◆ DATA RECORDS ◆
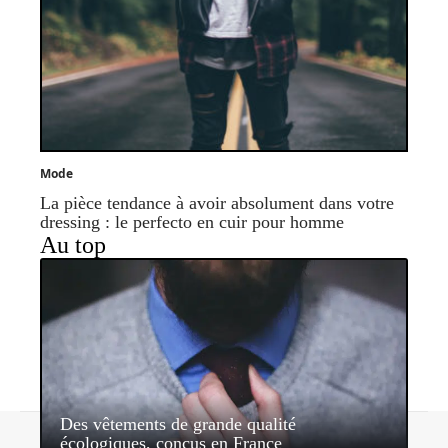
Mode
La pièce tendance à avoir absolument dans votre
dressing : le perfecto en cuir pour homme
Au top
Des vêtements de grande qualité
Contact
Mentions légales
Sitemap
écologiques, conçus en France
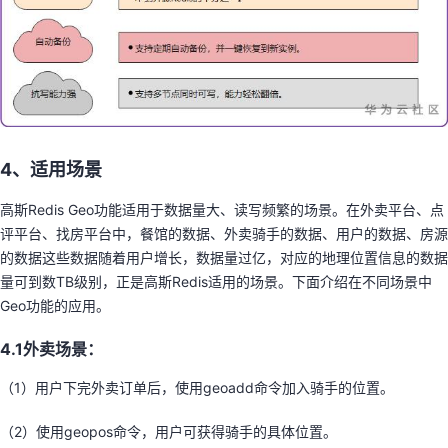
4、适用场景
高斯Redis Geo功能适用于数据量大、读写频繁的场景。在外卖平台、点
评平台、找房平台中，餐馆的数据、外卖骑手的数据、用户的数据、房源
的数据这些数据随着用户增长，数据量过亿，对应的地理位置信息的数据
量可到数TB级别，正是高斯Redis适用的场景。下面介绍在不同场景中
Geo功能的应用。
4.1外卖场景：
（1）用户下完外卖订单后，使用geoadd命令加入骑手的位置。
（2）使用geopos命令，用户可获得骑手的具体位置。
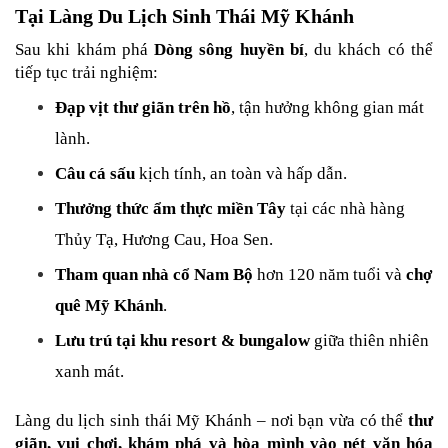
Tại Làng Du Lịch Sinh Thái Mỹ Khánh
Sau khi khám phá 
Dòng sông huyền bí
, du khách có thể 
tiếp tục trải nghiệm:
Đạp vịt thư giãn trên hồ
, tận hưởng không gian mát 
lành.
Câu cá sấu
 kịch tính, an toàn và hấp dẫn.
Thưởng thức ẩm thực miền Tây
 tại các nhà hàng 
Thủy Tạ, Hương Cau, Hoa Sen.
Tham quan nhà cổ Nam Bộ
 hơn 120 năm tuổi và 
chợ 
quê Mỹ Khánh
.
Lưu trú tại khu resort & bungalow
 giữa thiên nhiên 
xanh mát.
Làng du lịch sinh thái Mỹ Khánh – nơi bạn vừa có thể 
thư 
giãn, vui chơi, khám phá và hòa mình vào nét văn hóa 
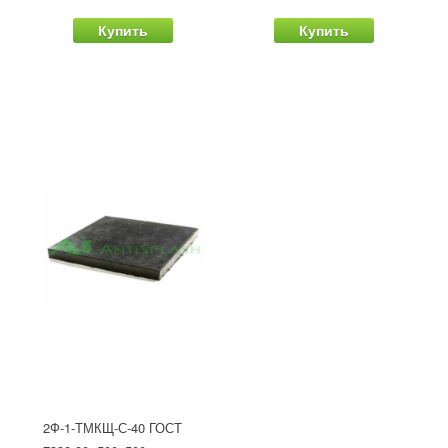
Купить
Купить
2Ф-1-ТМКЩ-С-40 ГОСТ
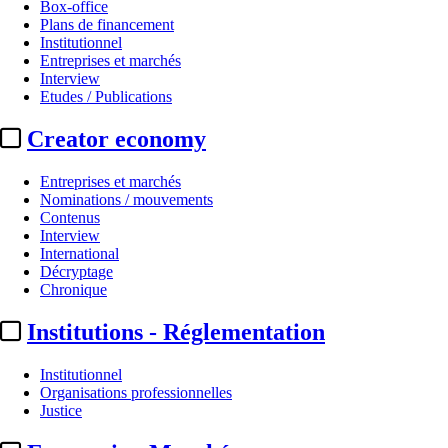
Box-office
Plans de financement
Institutionnel
Entreprises et marchés
Interview
Etudes / Publications
Creator economy
Entreprises et marchés
Nominations / mouvements
Contenus
Interview
International
Décryptage
Chronique
Institutions - Réglementation
Institutionnel
Organisations professionnelles
Justice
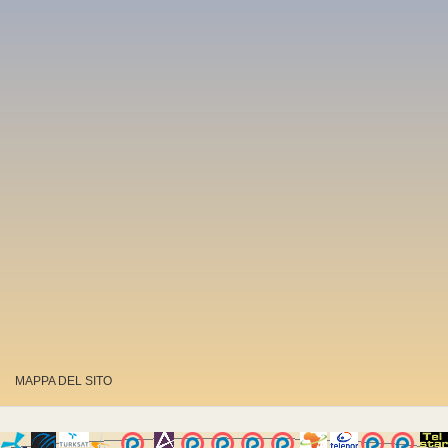
MAPPA DEL SITO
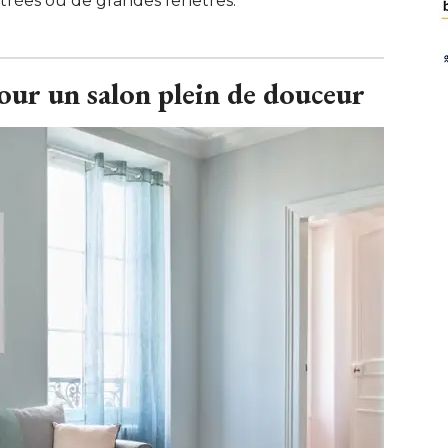
vitrées ou de grandes fenêtres.
our un salon plein de douceur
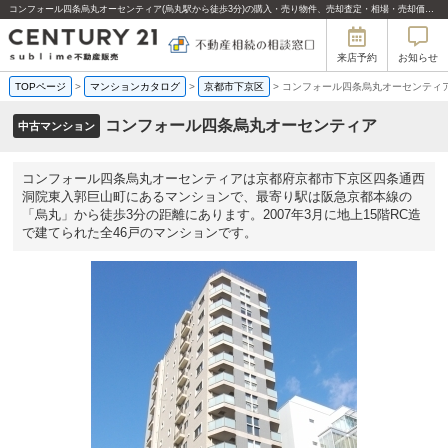
コンフォール四条烏丸オーセンティア(烏丸駅から徒歩3分)の購入・売り物件、売却査定・相場・売却価格マンション情報｜センチュリー21sublime不動産販売
来店予約
お知らせ
TOPページ
>
マンションカタログ
>
京都市下京区
>
コンフォール四条烏丸オーセンティ
コンフォール四条烏丸オーセンティア
中古マンション
コンフォール四条烏丸オーセンティアは京都府京都市下京区四条通西
洞院東入郭巨山町にあるマンションで、最寄り駅は阪急京都本線の
「烏丸」から徒歩3分の距離にあります。2007年3月に地上15階RC造
で建てられた全46戸のマンションです。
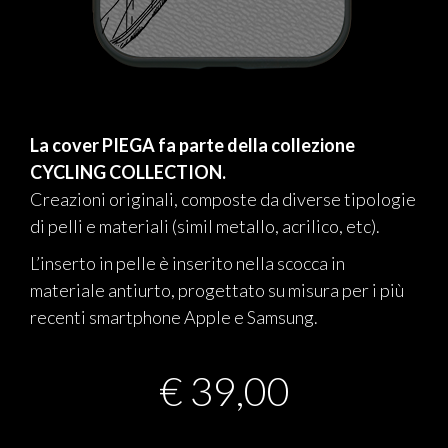
La cover PIEGA fa parte della collezione
CYCLING COLLECTION.
Creazioni originali, composte da diverse tipologie
di pelli e materiali (simil metallo, acrilico, etc).
L’inserto in pelle è inserito nella scocca in
materiale antiurto, progettato su misura per i più
recenti smartphone Apple e Samsung.
€
39,00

◆ WHAT NEEDS TO BE DONE ◆
The lines to quote run from the one containing "Creazioni originali, composte" through the final line of the material above; please give them exactly, both ends included, and nothing else.

◆ OUTPUT FOR THIS EXERCISE ◆
Creazioni originali, composte da diverse tipologie
di pelli e materiali (simil metallo, acrilico, etc).
L’inserto in pelle è inserito nella scocca in
materiale antiurto, progettato su misura per i più
recenti smartphone Apple e Samsung.
€
39,00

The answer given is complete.